Page-level text extractions:
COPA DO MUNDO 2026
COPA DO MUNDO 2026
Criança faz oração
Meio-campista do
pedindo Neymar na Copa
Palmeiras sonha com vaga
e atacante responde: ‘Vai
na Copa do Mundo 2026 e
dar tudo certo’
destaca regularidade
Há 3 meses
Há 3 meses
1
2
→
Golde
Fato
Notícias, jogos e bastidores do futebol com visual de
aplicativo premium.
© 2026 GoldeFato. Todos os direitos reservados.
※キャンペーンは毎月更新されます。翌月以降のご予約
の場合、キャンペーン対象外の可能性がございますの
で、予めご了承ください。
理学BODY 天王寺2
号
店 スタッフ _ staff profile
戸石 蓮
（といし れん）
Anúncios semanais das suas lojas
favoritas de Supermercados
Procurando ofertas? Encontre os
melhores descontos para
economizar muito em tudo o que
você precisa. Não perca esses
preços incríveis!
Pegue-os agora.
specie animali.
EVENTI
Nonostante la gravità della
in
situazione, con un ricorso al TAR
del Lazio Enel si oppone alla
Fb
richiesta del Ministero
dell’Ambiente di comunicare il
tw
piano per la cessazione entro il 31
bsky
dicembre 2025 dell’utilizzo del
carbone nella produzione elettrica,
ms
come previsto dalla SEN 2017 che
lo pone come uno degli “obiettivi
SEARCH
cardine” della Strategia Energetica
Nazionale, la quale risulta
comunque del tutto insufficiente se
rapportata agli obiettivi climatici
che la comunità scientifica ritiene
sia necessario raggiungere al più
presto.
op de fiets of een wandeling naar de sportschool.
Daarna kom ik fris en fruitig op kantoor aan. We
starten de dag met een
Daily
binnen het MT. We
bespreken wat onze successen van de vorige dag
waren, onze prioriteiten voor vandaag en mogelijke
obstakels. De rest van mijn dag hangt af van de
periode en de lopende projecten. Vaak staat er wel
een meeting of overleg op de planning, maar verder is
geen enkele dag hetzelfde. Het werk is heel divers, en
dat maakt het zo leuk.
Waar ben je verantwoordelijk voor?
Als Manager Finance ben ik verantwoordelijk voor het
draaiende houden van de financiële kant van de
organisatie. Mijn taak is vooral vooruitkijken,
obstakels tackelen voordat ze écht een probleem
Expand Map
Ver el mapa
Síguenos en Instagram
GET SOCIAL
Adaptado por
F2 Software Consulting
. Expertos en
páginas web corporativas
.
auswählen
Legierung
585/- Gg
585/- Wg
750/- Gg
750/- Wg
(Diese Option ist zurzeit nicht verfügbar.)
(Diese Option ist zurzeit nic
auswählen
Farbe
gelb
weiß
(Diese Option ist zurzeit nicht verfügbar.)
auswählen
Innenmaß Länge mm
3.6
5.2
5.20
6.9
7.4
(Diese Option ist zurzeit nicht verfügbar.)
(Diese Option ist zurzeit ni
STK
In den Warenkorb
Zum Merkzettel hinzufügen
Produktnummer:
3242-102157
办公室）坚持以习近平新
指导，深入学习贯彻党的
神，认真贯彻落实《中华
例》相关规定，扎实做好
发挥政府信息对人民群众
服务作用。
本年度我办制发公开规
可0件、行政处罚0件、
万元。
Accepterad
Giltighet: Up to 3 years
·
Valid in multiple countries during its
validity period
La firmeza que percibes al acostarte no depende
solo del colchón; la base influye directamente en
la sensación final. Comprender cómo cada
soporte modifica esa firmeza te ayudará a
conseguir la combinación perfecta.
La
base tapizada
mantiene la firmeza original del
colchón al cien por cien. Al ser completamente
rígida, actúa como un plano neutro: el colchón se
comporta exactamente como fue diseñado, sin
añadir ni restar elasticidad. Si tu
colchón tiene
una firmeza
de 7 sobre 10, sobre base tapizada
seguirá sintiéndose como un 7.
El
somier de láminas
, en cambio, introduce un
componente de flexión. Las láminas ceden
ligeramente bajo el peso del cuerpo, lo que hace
* * *
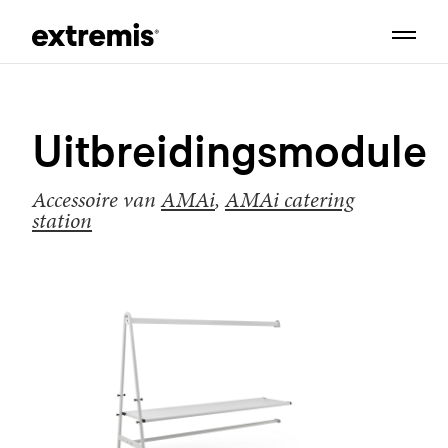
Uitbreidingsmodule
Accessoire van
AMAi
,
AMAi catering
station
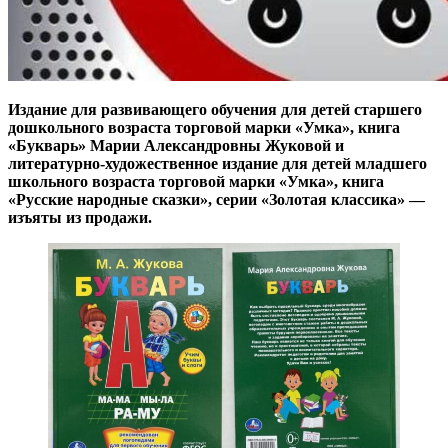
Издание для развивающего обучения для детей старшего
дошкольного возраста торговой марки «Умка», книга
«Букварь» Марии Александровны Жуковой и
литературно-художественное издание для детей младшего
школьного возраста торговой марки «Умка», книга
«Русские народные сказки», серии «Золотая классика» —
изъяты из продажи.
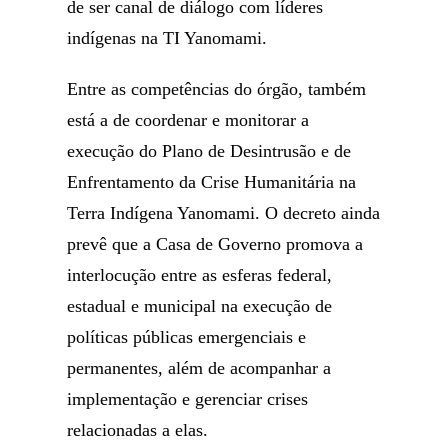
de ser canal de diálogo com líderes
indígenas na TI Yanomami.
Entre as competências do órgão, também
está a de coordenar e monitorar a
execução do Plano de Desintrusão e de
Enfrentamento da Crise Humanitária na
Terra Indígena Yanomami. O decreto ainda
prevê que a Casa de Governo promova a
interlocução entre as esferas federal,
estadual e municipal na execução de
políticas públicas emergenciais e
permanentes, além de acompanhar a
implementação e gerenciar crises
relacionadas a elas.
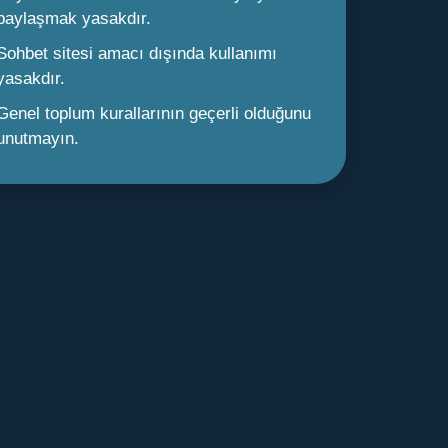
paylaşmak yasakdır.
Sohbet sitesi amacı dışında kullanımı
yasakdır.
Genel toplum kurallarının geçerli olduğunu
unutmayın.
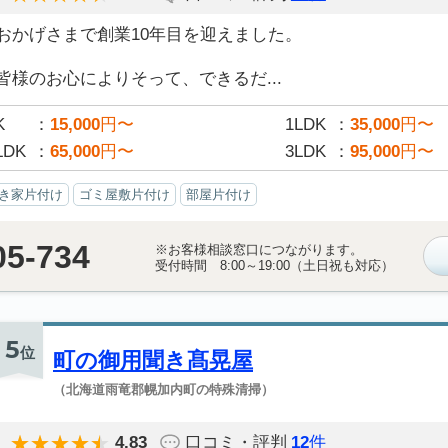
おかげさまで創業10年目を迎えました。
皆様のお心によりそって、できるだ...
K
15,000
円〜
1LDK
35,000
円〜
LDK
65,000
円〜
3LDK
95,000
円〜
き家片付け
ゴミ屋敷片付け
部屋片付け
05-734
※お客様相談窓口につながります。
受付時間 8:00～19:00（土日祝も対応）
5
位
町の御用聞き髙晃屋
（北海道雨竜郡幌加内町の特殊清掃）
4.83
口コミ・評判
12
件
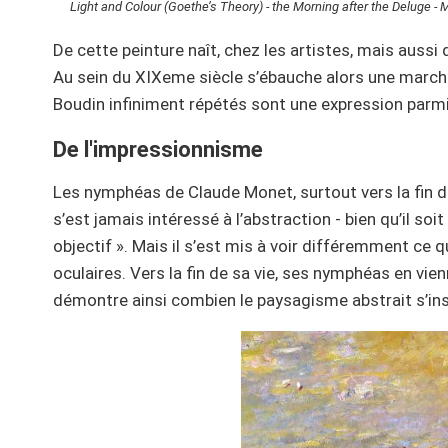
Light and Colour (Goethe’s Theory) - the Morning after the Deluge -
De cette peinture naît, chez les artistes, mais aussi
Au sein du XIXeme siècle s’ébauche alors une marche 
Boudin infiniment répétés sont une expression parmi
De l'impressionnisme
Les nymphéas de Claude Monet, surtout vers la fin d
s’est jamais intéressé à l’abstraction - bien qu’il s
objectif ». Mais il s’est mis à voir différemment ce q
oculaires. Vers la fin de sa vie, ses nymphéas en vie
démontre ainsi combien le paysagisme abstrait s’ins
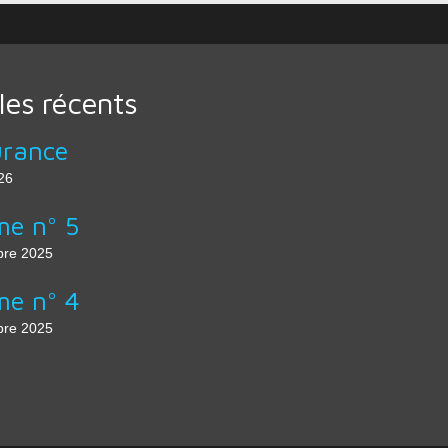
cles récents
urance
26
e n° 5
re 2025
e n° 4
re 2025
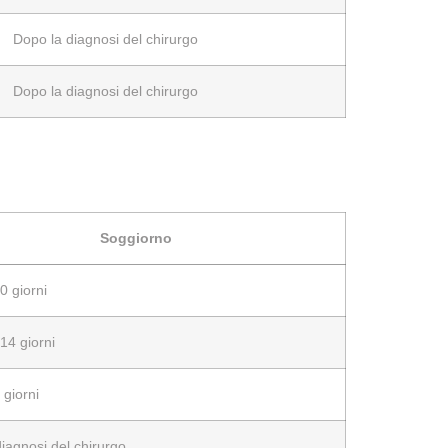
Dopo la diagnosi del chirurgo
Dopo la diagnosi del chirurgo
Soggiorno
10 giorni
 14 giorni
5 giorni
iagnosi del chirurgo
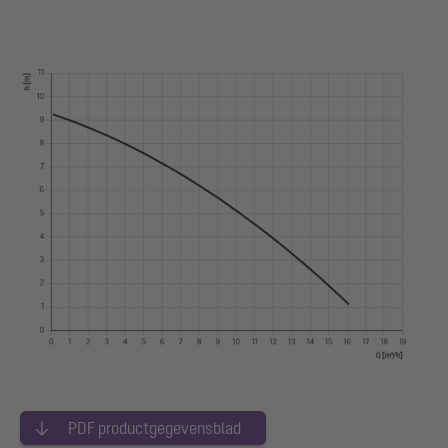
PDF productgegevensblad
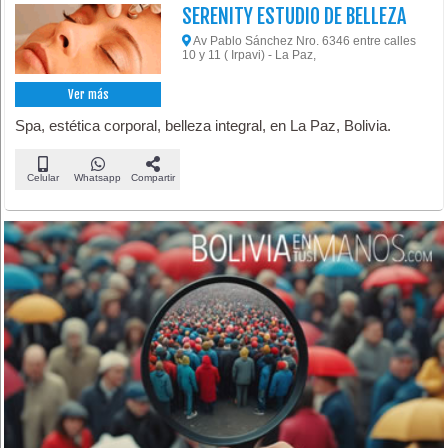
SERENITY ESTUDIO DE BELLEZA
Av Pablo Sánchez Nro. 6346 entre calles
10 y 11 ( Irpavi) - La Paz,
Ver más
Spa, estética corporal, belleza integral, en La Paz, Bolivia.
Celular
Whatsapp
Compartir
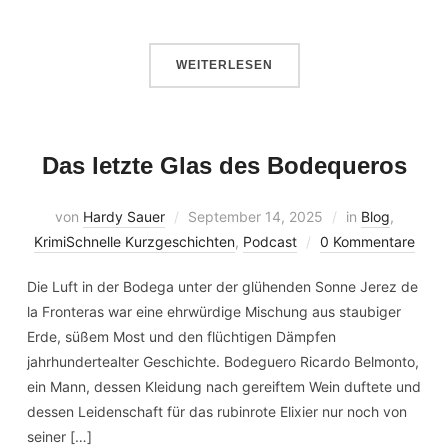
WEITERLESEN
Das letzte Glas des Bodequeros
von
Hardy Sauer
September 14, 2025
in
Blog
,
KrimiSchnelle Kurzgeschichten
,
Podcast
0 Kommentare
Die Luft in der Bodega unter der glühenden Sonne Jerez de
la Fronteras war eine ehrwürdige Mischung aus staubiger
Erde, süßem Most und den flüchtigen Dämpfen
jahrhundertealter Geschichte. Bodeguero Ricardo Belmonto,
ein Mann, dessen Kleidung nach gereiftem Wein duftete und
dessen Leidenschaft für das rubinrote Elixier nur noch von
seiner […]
* * *
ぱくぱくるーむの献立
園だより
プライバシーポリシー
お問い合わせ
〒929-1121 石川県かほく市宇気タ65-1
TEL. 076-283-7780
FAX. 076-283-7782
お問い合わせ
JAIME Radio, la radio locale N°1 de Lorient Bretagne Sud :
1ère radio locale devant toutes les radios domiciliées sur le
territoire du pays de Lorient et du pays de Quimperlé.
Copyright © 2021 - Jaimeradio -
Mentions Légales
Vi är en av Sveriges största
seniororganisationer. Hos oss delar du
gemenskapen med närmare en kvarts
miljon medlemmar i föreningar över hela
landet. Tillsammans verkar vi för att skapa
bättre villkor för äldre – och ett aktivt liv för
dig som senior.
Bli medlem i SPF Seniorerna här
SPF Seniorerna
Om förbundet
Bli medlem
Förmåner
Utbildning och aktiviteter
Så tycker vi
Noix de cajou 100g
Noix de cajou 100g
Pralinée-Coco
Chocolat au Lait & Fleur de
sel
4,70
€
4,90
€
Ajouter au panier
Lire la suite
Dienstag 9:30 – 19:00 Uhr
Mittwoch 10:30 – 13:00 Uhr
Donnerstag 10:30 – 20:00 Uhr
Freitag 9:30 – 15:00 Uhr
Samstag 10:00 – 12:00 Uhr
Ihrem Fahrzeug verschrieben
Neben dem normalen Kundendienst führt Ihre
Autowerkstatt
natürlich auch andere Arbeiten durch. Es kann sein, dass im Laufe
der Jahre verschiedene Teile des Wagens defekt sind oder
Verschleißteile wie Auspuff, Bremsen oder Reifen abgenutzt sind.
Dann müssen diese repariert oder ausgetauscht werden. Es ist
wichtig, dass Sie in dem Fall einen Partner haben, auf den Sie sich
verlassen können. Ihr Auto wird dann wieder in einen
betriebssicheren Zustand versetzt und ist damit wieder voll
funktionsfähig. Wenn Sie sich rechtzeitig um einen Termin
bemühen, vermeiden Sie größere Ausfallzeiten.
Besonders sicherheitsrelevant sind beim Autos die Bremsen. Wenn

THE PROBLEM: Report every line of the data above that contains the string "Умка" by copying it in full.

RESPONSE AREA:
дошкольного возраста торговой марки «Умка», книга
школьного возраста торговой марки «Умка», книга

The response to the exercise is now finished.